Specify server credentials and necessary datapool paths

*_1 -> old version
*_2 -> new version
In [ ]:
linux_user_account_datapool_1 = dict(
    host = "152.88.206.68",
    user = "foerstch",
    location_landing_zone = "/nfsmount/landing_zone",
    location_backup_landing_zone = "/nfsmount/landing_zone_backup"
)


linux_user_account_datapool_2 = dict(
    host = "eaw-sdwh4.eawag.wroot.emp-eaw.ch",
    user = "foerstch",
    location_development_landing_zone = "/data/development/adding_conversion_scripts"
)
In [ ]:
def _run_command(command):
    result = subprocess.run(command, stdout=subprocess.PIPE, stderr=subprocess.PIPE)
    err, out = result.stderr.decode("utf-8"), result.stdout.decode("utf-8")
    return out, err

def pass_command_datapool_1(cmd):
    command = [
        "ssh", 
        "{user}@{host}".format(**linux_user_account_datapool_1), 
        cmd
    ]
    return _run_command(command)

def pass_command_datapool_2(cmd):
    command = [
        "ssh", 
        "{user}@{host}".format(**linux_user_account_datapool_2), 
        cmd
    ]
    return _run_command(command)

def download_file(source_path, dest_path):
    command = [
        "scp", 
        "{user}@{host}:{source_path}".format(
            source_path=source_path, 
            **linux_user_account_datapool_1
        ), 
        dest_path
    ]
    return _run_command(command)

def upload_file(source_path, dest_path):
    command = [
        "scp", 
        source_path,
        "{user}@{host}:{dest_path}".format(
            dest_path=dest_path, 
            **linux_user_account_datapool_2
        )
    ]
    return _run_command(command)

def make_download_commands_conversion(conversion_scripts, dest_path):
    download_commands = []
    for conversion_script in conversion_scripts:
        download_commands.append(
            {
                "source_path": conversion_script,
                "dest_path": f"{dest_path}/" + conversion_script.replace("/", "-+-")
            }
        )
    return download_commands

def make_upload_commands_conversion(download_commands):
    lz = linux_user_account_datapool_1["location_landing_zone"]
    dlz = linux_user_account_datapool_2["location_development_landing_zone"]
    
    upload_commands = []
    for command in download_commands:
        source = command["source_path"]
        dst = command["dest_path"]

        upload_commands.append(
            {
                "source_path": dst,
                "dest_path": source.replace("-+-", "/").replace(lz, dlz)
            }
        )
    return upload_commands

List all conversion scripts in old landing zone

In [ ]:
cmd = 'find {location_landing_zone} -type f -name "conversion.*"'.format(**linux_user_account_datapool_1)
out, _ = pass_command_datapool_1(cmd)
conversion_scripts_source = out.split("\n")[:-1]

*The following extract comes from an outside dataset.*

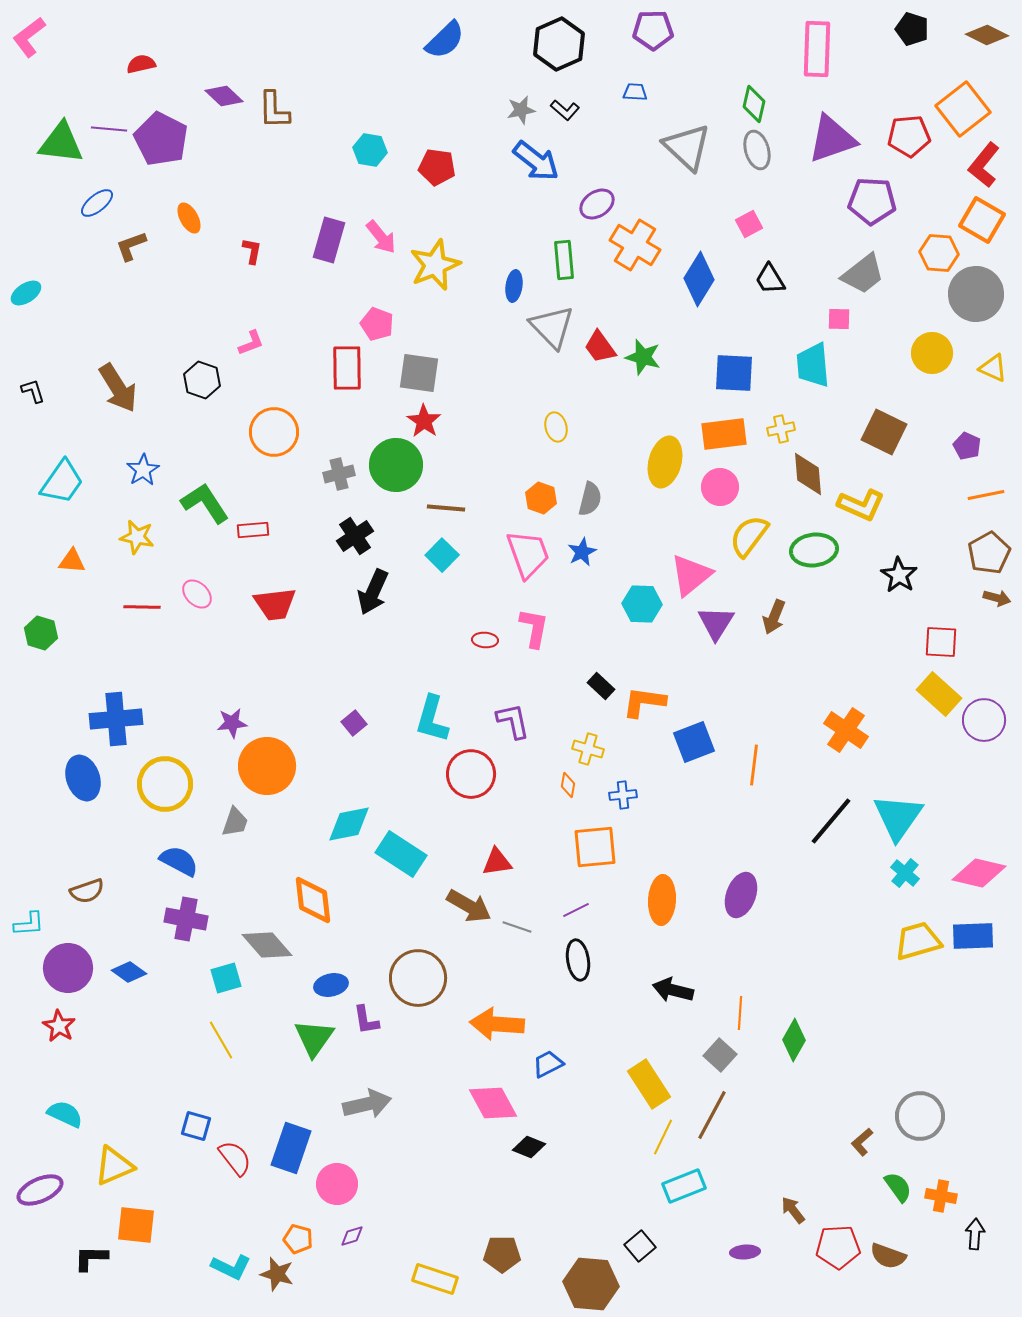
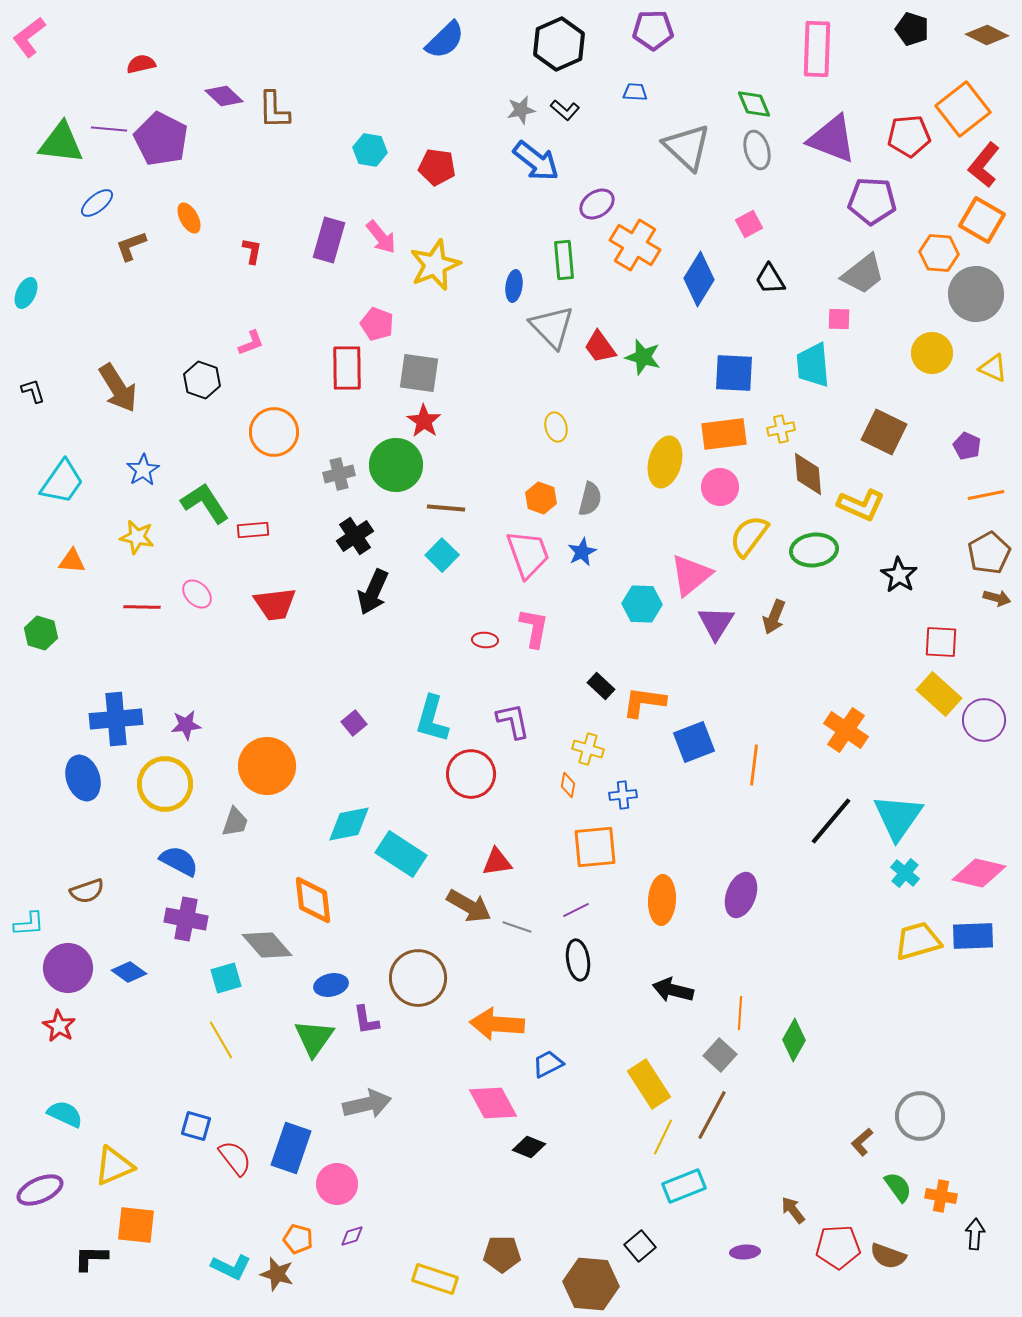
green diamond at (754, 104): rotated 36 degrees counterclockwise
purple triangle at (832, 139): rotated 40 degrees clockwise
cyan ellipse at (26, 293): rotated 32 degrees counterclockwise
purple star at (232, 723): moved 46 px left, 2 px down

Set up download and upload commands

In [ ]:
download_commands = make_download_commands_conversion(conversion_scripts_source, tmp_dir)
upload_commands = make_upload_commands_conversion(download_commands)

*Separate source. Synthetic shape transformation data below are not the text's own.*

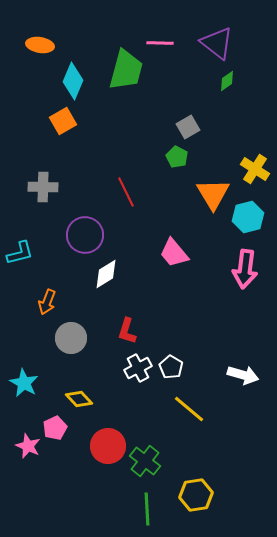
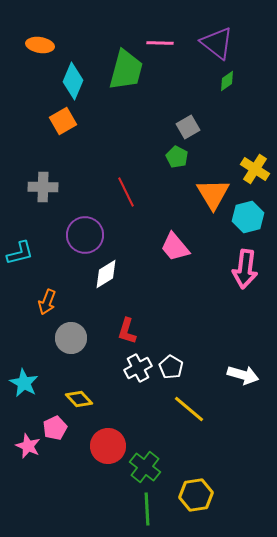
pink trapezoid: moved 1 px right, 6 px up
green cross: moved 6 px down
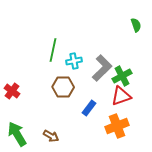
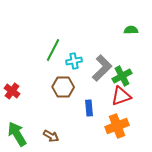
green semicircle: moved 5 px left, 5 px down; rotated 72 degrees counterclockwise
green line: rotated 15 degrees clockwise
blue rectangle: rotated 42 degrees counterclockwise
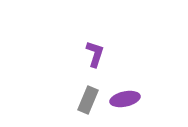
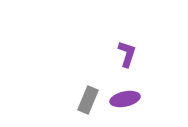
purple L-shape: moved 32 px right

Example for fixing source and source_type naming changes from one datapool version to the other!

In [ ]:
def _fix_dest_path(_upload_commands):
    """
    If sources or source_types have been renamed or names in source*.yaml do not 
    correspond to folder names paths might need fixing
    """
    from copy import deepcopy
    upload_commands = deepcopy(_upload_commands)
    
    for idx, command in enumerate(upload_commands):
        dst = Path(command["dest_path"])
        #separation of path and conversion script to change path independently 
        parent = dst.parent 
        file = dst.name
        
        destination = f"{parent}".replace(
            ".", # old source name contains .
            "" # new version does not
        ).replace(
            "air_temp_humid_SHT35", # old source_type name
            "Airtemphumid_SHT35" # new source_type name
        ).replace(
            "Turbidity_EndressHauser", # old source_type name
            "Turbidity" # new source_type name
        ).replace(
            "weather_station_WS700UMB", # old source_type name
            "Weather_station_WS700_UMB" # new source_type name
        )
        destination += f"/{file}"
        
        upload_commands[idx]["dest_path"] = destination
    return upload_commands

fixing naming changes

In [ ]:
upload_commands = _fix_dest_path(upload_commands)

Execute download and upload commands

You can chech the subprocess execution via the stdout and stderr lists.

In [ ]:
d_out, d_err = [], [] # to identy possible problems
for download_command in download_commands:
    out, err = download_file(**download_command)
    d_out.append(out), d_err.append(err)
In [ ]:
u_out, u_err = [], [] # to identy possible problems
for upload_command in upload_commands:
    out, err = upload_file(**upload_command)
    u_out.append(out), u_err.append(err)

List all raw files in backup landing zone

In [ ]:
cmd = 'find {location_backup_landing_zone} -type f -name "*.raw.*"'.format(**linux_user_account_datapool_1)
out, _ = pass_command_datapool_1(cmd)
raw_files = out.split("\n")[:-1]
In [ ]:
def find_raw_for_conversion_scripts(raw_files, upload_commands, point_out_missing_raw_files=False):
    
    _raw_files = {}
    for upload_command in upload_commands:
        source = Path(upload_command["source_path"].replace("-+-", "/"))
        dest = Path(upload_command["dest_path"])
        
        source_type_source = f"{source.parent.parent.name}/{source.parent.name}"
        
        _raw_files[source_type_source] = []
        for file in raw_files:
            if len(_raw_files[source_type_source]) == 2:
                break
            
            if source_type_source in file:
                _raw_files[source_type_source].append(
                    file
                )
    
    if point_out_missing_raw_files:
        for key, val in _raw_files.items():
            if not val:
                print(f"No raw data available for {key}")
    return _raw_files

def remove_broken_files(raw_files):
    return [file for file in raw_files if not "broken" in file]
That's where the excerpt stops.